Greenwood adds: "These issues are heightened because of the increase in data AI is generating. Making enterprises better able to manage their data, with tools to optimize its use, contributes to better sustainability outcomes."
Industry sectors bringing home the AI advantage
Opportunities to improve process efficiency by using AI to automate operations and deliver new products/services abound across verticals and industries. But with today's ultra-competitive environments, scale and speed-of-deployment are vital.
"Businesses realize that they cannot afford to devote human and financial resources in large measure to bring their AI projects to market," Greenwood reports. "In financial services, for instance, banks are now investing in pretested, as-a-service solutions - rather than pursuing a 'build-it-ourselves' approach." He cites the example of Barclays recent reaffirmation of HPE GreenLake Cloud as a core pillar of its hybrid cloud strategy.
In healthcare, HPE solutions with data platform WEKA enable radiologists to use increasing amounts of medical imaging data to train AI models that assist clinicians in diagnostic testing and enhance patient experiences.
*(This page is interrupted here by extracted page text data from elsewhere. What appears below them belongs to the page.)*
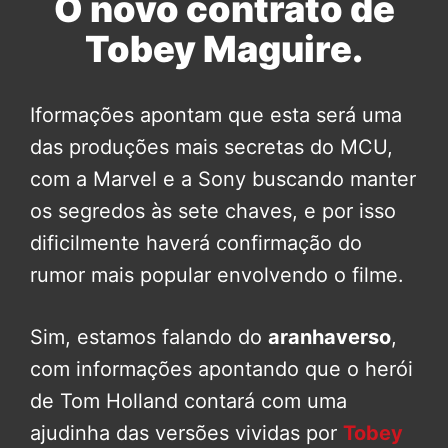
O novo contrato de
Tobey Maguire.
Iformações apontam que esta será uma
das produções mais secretas do MCU,
com a Marvel e a Sony buscando manter
os segredos às sete chaves, e por isso
dificilmente haverá confirmação do
rumor mais popular envolvendo o filme.
Sim, estamos falando do
aranhaverso
,
com informações apontando que o herói
de Tom Holland contará com uma
ajudinha das versões vividas por
Tobey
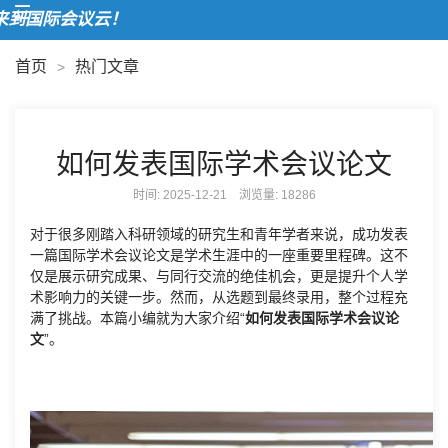
到国际会议云！
首页
热门文章
>
如何发表国际学术会议论文
时间: 2025-12-21 浏览量:
18286
对于很多刚踏入科研领域的研究生和青年学者来说，成功发表
一篇国际学术会议论文是学术生涯中的一座重要里程碑。这不
仅是展示研究成果、与同行交流的绝佳机会，更是提升个人学
术影响力的关键一步。然而，从选题到最终录用，整个过程充
满了挑战。本篇小编就为大家介绍“
如何发表国际学术会议论
文
”。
Sectors like public services are looking to AI to help them find operational efficiencies and better workforce management that helps teams by automating routine tasks and improving workflows. "This reduces operational costs, ramps-up service delivery, and allows human resources to focus on more complex, value-added activities," says Watson-Hall.
Central to these accelerated development lifecycles is HPE Private Cloud AI's use of NVIDIA's Nvidia Inference Microservice - NIM - a growing set of reference architectures that enable enterprises across sectors and industries to adopt cloud-enabled AI apps/use-cases at speed.
NVIDIA NIM helps to create data pipelines, and develop and fine-tune generative AI models. When deployed, NIM exposes industry-standard APIs for simple integration into AI applications, development frameworks and workflows.
Securing against LLM leaks
Large language models (LLMs) are key to deriving insights when enterprises interrogate their proprietary data. Hyperscale clouds used to pretty much be the only public environments in which organizations could develop and run AI/LLM-class workloads - giving rise to data security concerns. While LLMs can be targeted by cyber-attacks, training LLMs can draw in sensitive data that, if mishandled, can pose security risks.
"Working with HPE Private Cloud AI, enterprises can now run LLMs on-premises, with all the cloud-credible performance attributes they want, but with a secure wraparound," Greenwood says. "If LLM data leaks into the public domain, it could cause formidable problems if it contains a business's intellectual property. HPE Private Cloud AI is designed to secure the LLMs it helps to develop and deploy."
The rapid adoption of AI by the commercial mainstream is proving a potent check to the public cloud advocacy that fashions many enterprises' IT strategies. As Greenwood and Watson-Hall describe, from pilot to production there are many factors that play in favor of an AI-ready organization choosing private cloud for more complete control of its projects. HPE recognizes how optimization of data storage - improving unification, latency, manageability - is an essential priority for winning AI ventures.